### ACTION ITEM
In the copy, keep every line below as it is and leave out the pictures.

### Page images and extracted text
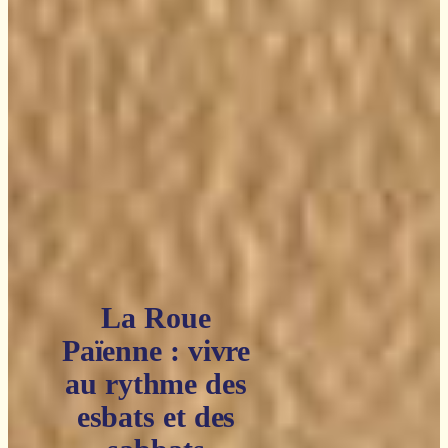
La Roue
Païenne : vivre
au rythme des
esbats et des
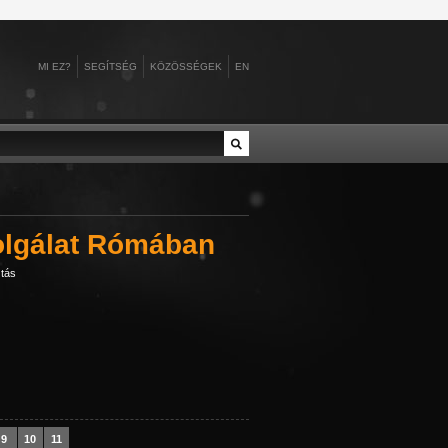
MI EZ?
SEGÍTSÉG
KÖZÖSSÉGEK
EN
no
baromfitenyésztés
Álgyai Pál
Alsóverecke
ztúriai herceg
tő
Baross Szövetség
Alice gloucesteri herce...
Alvik
II., spanyol ...
Belföld
Aljechin, Alekszandr
Amerika
olgálat Rómában
hlquist
belpolitika
Almásy László
Amszterdam
t
 Sándor, alsók...
d
bemutatók
Almásy Pál
Angkorvat
tás
9
10
11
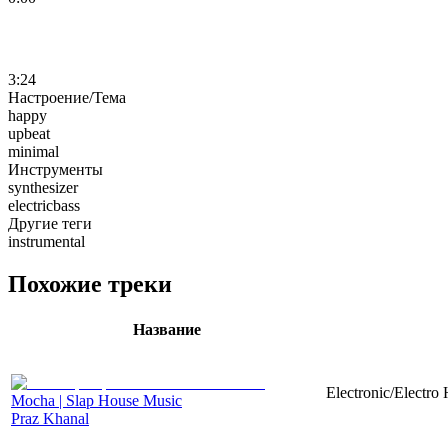
3:24
Настроение/Тема
happy
upbeat
minimal
Инструменты
synthesizer
electricbass
Другие теги
instrumental
Похожие треки
Название
Electronic/Electro
Mocha | Slap House Music
Praz Khanal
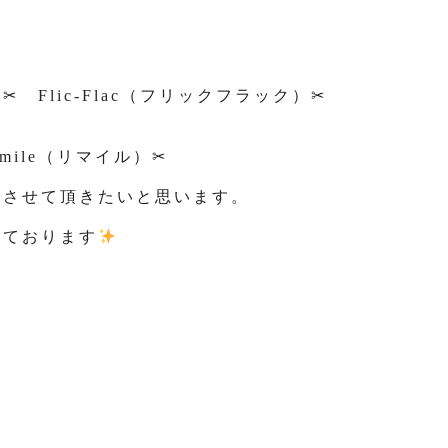
Flic-Flac（フリックフラック）✂
ile（リマイル）✂
をさせて頂きたいと思います。
しております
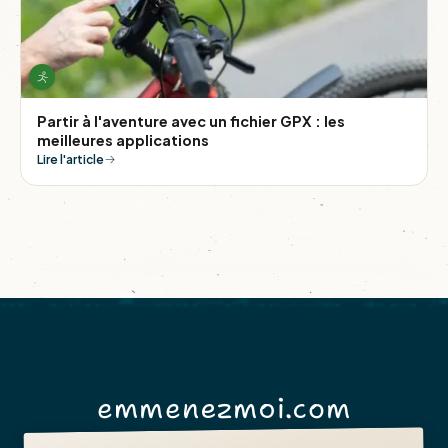
Partir à l'aventure avec un fichier GPX : les
meilleures applications
Lire l'article
emmenezmoi.com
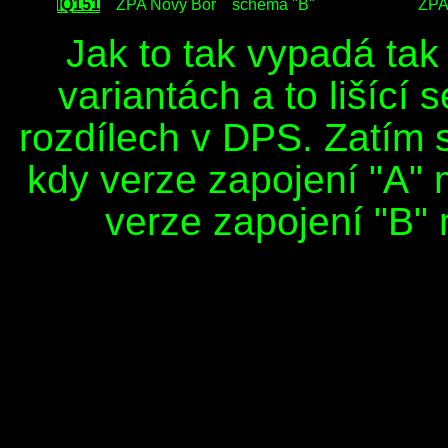
IQ151
ZPA Nový Bor
schéma "B"
ZPA
Jak to tak vypadá tak
variantách a to lišící 
rozdílech v DPS. Zatím s
kdy verze zapojení "A" 
verze zapojení "B" m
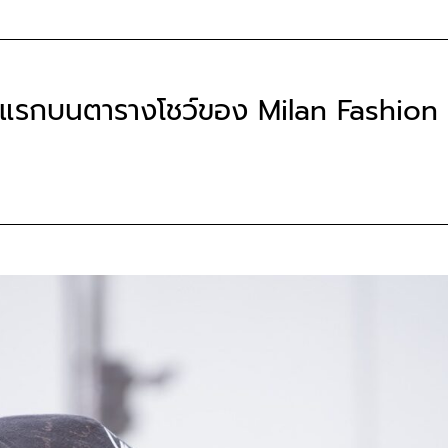
รกบนตารางโชว์ของ Milan Fashion 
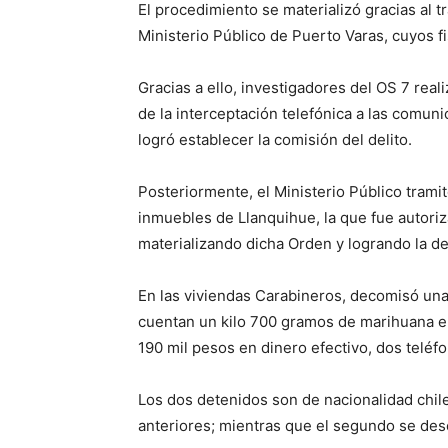
El procedimiento se materializó gracias al t
Ministerio Público de Puerto Varas, cuyos f
Gracias a ello, investigadores del OS 7 rea
de la interceptación telefónica a las comu
logró establecer la comisión del delito.
Posteriormente, el Ministerio Público tramit
inmuebles de Llanquihue, la que fue autori
materializando dicha Orden y logrando la de
En las viviendas Carabineros, decomisó una
cuentan un kilo 700 gramos de marihuana el
190 mil pesos en dinero efectivo, dos teléfo
Los dos detenidos son de nacionalidad chi
anteriores; mientras que el segundo se de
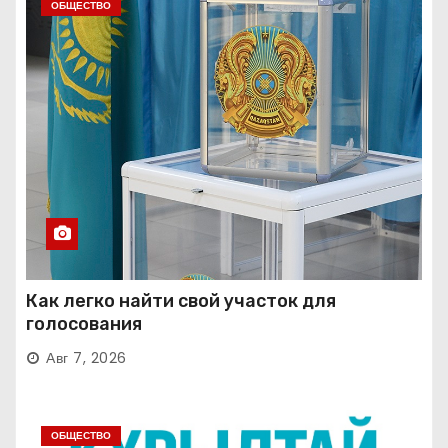
ОБЩЕСТВО
Как легко найти свой участок для
голосования
Авг 7, 2026
ОБЩЕСТВО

### RESULT FOR THIS EXERCISE
La Roue
Païenne : vivre
au rythme des
esbats et des
MI EZ?
SEGÍTSÉG
KÖZÖSSÉGEK
EN
no
baromfitenyésztés
Álgyai Pál
Alsóverecke
ztúriai herceg
tő
Baross Szövetség
Alice gloucesteri herce...
Alvik
II., spanyol ...
Belföld
Aljechin, Alekszandr
Amerika
olgálat Rómában
hlquist
belpolitika
Almásy László
Amszterdam
t
 Sándor, alsók...
d
bemutatók
Almásy Pál
Angkorvat
tás
9
10
11
3:24
Настроение/Тема
happy
upbeat
minimal
Инструменты
synthesizer
electricbass
Другие теги
instrumental
Похожие треки
Название
Electronic/Electro
Mocha | Slap House Music
Praz Khanal
Flic-Flac（フリックフラック）✂
ile（リマイル）✂
をさせて頂きたいと思います。
しております
Partir à l'aventure avec un fichier GPX : les
meilleures applications
Lire l'article
emmenezmoi.com
IQ151
ZPA Nový Bor
schéma "B"
ZPA
Jak to tak vypadá tak
variantách a to lišící 
rozdílech v DPS. Zatím s
kdy verze zapojení "A" 
verze zapojení "B" m
รกบนตารางโชว์ของ Milan Fashion 
El procedimiento se materializó gracias al t
Ministerio Público de Puerto Varas, cuyos f
Gracias a ello, investigadores del OS 7 rea
de la interceptación telefónica a las comu
logró establecer la comisión del delito.
Posteriormente, el Ministerio Público tramit
inmuebles de Llanquihue, la que fue autori
materializando dicha Orden y logrando la de
En las viviendas Carabineros, decomisó una
cuentan un kilo 700 gramos de marihuana el
190 mil pesos en dinero efectivo, dos teléfo
Los dos detenidos son de nacionalidad chi
anteriores; mientras que el segundo se de
ОБЩЕСТВО
Как легко найти свой участок для
голосования
Авг 7, 2026
ОБЩЕСТВО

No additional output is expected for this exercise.